O Amor do Chefe

(Ao Henrique)

Por ter recusado vezes seguida os novos esquemas

os novos planos

as novas saídas

as novas ideias,

e sempre com aquele brilho maníaco no olhar que os amigos sabiam maldito

o bando logo confirmou: o Chefe estava apaixonado.

Mesmo eles

matadores sem coração

Mesmo eles

maconheiros e cafetões

Mesmo eles

marginais em ascensão

Mesmo eles

com tantas mortes e sangue e vapores à pesarem-lhes nas costas,

puseram-se à perguntar: como desapaixonar alguém que detém o

poder de decidir sobre a inocência alheia?
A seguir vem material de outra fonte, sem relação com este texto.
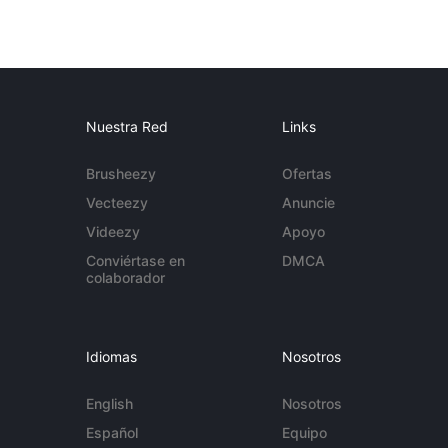
Nuestra Red
Links
Brusheezy
Ofertas
Vecteezy
Anuncie
Videezy
Apoyo
Conviértase en
DMCA
colaborador
Idiomas
Nosotros
English
Nosotros
Español
Equipo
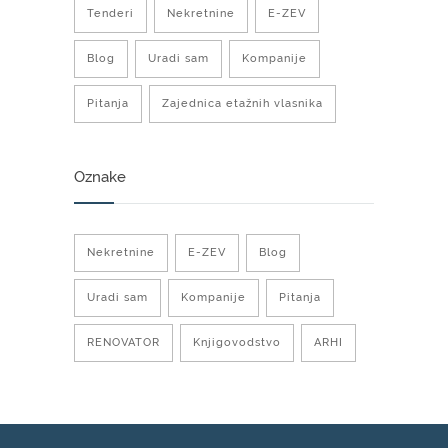
Tenderi
Nekretnine
E-ZEV
Blog
Uradi sam
Kompanije
Pitanja
Zajednica etažnih vlasnika
Oznake
Nekretnine
E-ZEV
Blog
Uradi sam
Kompanije
Pitanja
RENOVATOR
Knjigovodstvo
ARHI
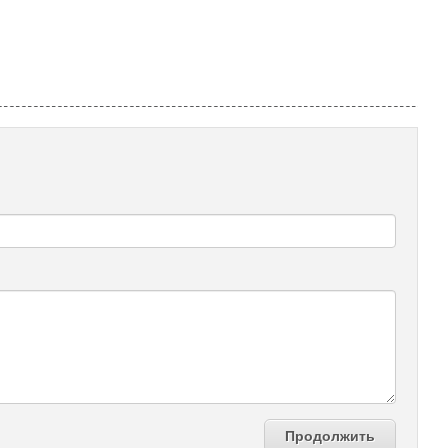
Продолжить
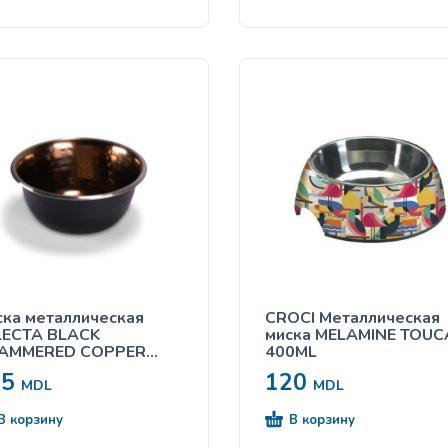
ка металлическая
CROCI Металлическая
LECTA BLACK
миска MELAMINE TOU
AMMERED COPPER
400ML
0ML
25
120
MDL
MDL
В корзину
В корзину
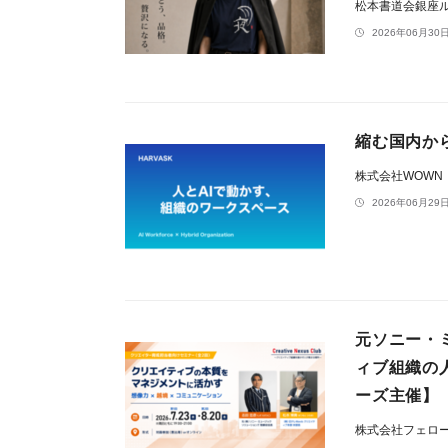
松本書道会銀座
2026年06月30日
縮む国内から
株式会社WOWN
2026年06月29日
元ソニー・
ィブ組織の
ーズ主催】
株式会社フェロ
Mais: quem pode ser a alma que magnetizara alguém que sabiam ser desalmado?

Selvagem e doente é o ser humano sem um líder.
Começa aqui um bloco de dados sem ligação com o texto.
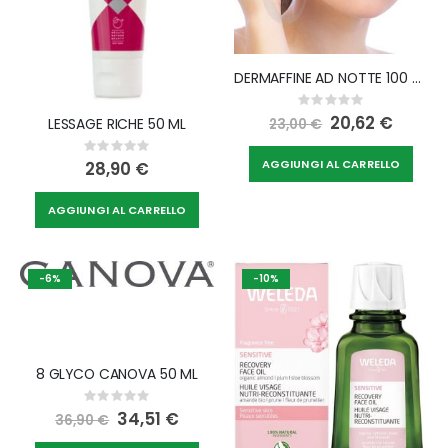
DERMAFFINE AD NOTTE 100 ML
Rating:
0%
Special
20,62 €
LESSAGE RICHE 50 ML
23,00 €
Price
Rating:
0%
AGGIUNGI AL CARRELLO
28,90 €
AGGIUNGI AL CARRELLO
-6%
-10%
8 GLYCO CANOVA 50 ML
Rating:
0%
Special
34,51 €
36,90 €
Price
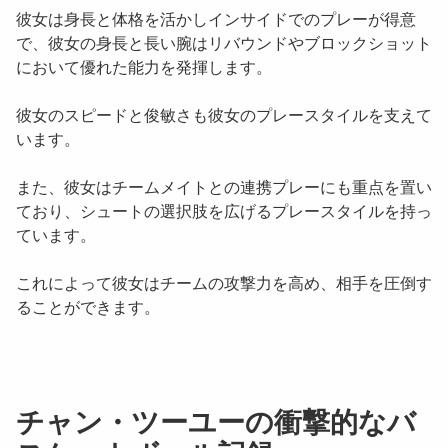
彼女は身長と体格を活かし
インサイド
でのプレーが得意
で、彼女の身長と長い腕は
リバウンド
や
ブロックショット
において優れた能力を発揮します。
彼女のスピードと俊敏さも彼女のプレースタイルを支えて
います。
また、彼女はチームメイトとの連携プレーにも重点を置い
ており、シュートの選択肢を広げるプレースタイルを持っ
ています。
これによって彼女はチームの攻撃力を高め、相手を圧倒す
ることができます。
チャン・ツーユーの衝撃的なバ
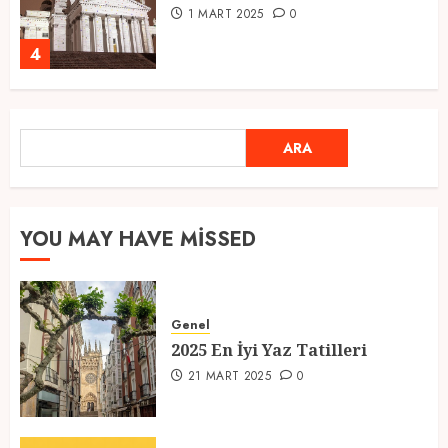
1 MART 2025
0
4
Ramazan Ayı 2025: Manevi
ARA
ARA
Atmosfer ve Özel Hazırlıklar
28 ŞUBAT 2025
0
5
YOU MAY HAVE MISSED
2025 En İyi Yaz Tatilleri
Genel
21 MART 2025
0
2025 En İyi Yaz Tatilleri
1
21 MART 2025
0
Kediler Ve Köpeklerin Türkiye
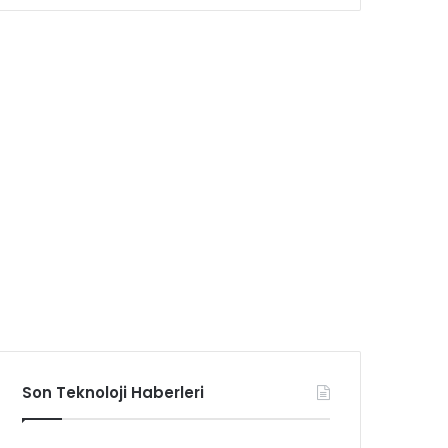
Son Teknoloji Haberleri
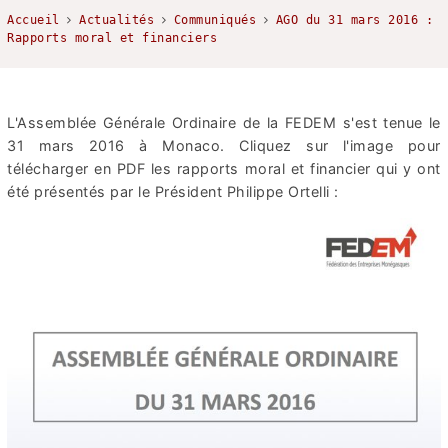
Accueil
Actualités
Communiqués
AGO du 31 mars 2016 :
Rapports moral et financiers
L'Assemblée Générale Ordinaire de la FEDEM s'est tenue le
31 mars 2016 à Monaco. Cliquez sur l'image pour
télécharger en PDF les rapports moral et financier qui y ont
été présentés par le Président Philippe Ortelli :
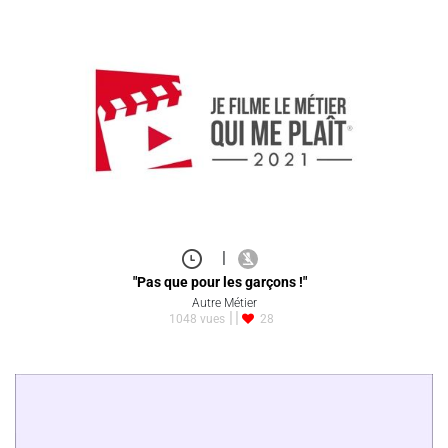
|
"Pas que pour les garçons !"
Autre Métier
1048 vues
28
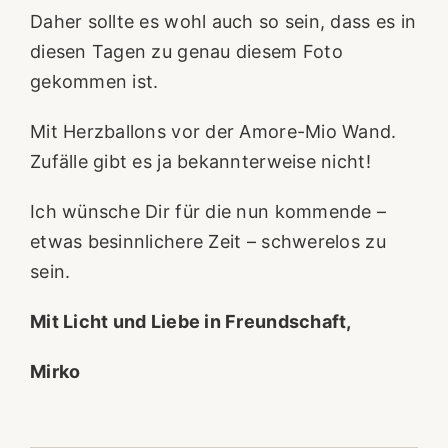
Daher sollte es wohl auch so sein, dass es in
diesen Tagen zu genau diesem Foto
gekommen ist.
Mit Herzballons vor der Amore-Mio Wand.
Zufälle gibt es ja bekannterweise nicht!
Ich wünsche Dir für die nun kommende –
etwas besinnlichere Zeit – schwerelos zu
sein.
Mit Licht und Liebe in Freundschaft,
Mirko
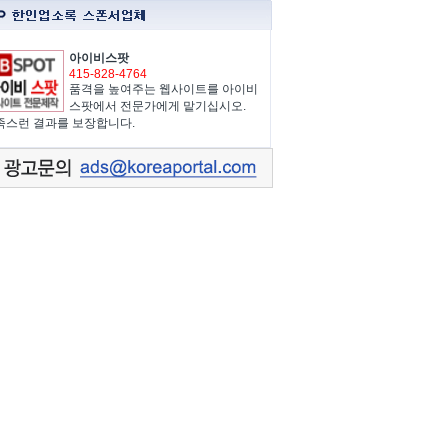
아이비스팟
415-828-4764
품격을 높여주는 웹사이트를 아이비
스팟에서 전문가에게 맡기십시오.
족스런 결과를 보장합니다.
E por mais que o venerassem como bem deve ser um tirano venerado,

repugnaram-lhes a ideia de perder o cabra para aquilo que chamam de amor, e que eles tão bem

[desconheciam.

Jamais souberam algo sobre o amor,

nada além das instituições e das surras nas medidas que se dizem sócio-educativas.

Nada além da palmatória do governo e das omissões dos direitos humanos (e humanos direitos?)

Nada além dos beijos cáusticos e causídicos das putas nas esquinas do centro.

Nada além do ranço de cigarro que flutuavam aquém de seus corpos verrugosos.

Eles, assim como o resto da humanidade, jamais souberam de fato sobre o amor.

Logo

decidiram em uníssono: vamos apagar o amor dele.

estrangulá-lo

esquartejá-lo

estuprá-lo

comer e defecar esse amor, se possível

Porque essa porra teima em aparecer quando menos é desejada?

Porque os desejos teimam em serem desejados quando menos são necessários?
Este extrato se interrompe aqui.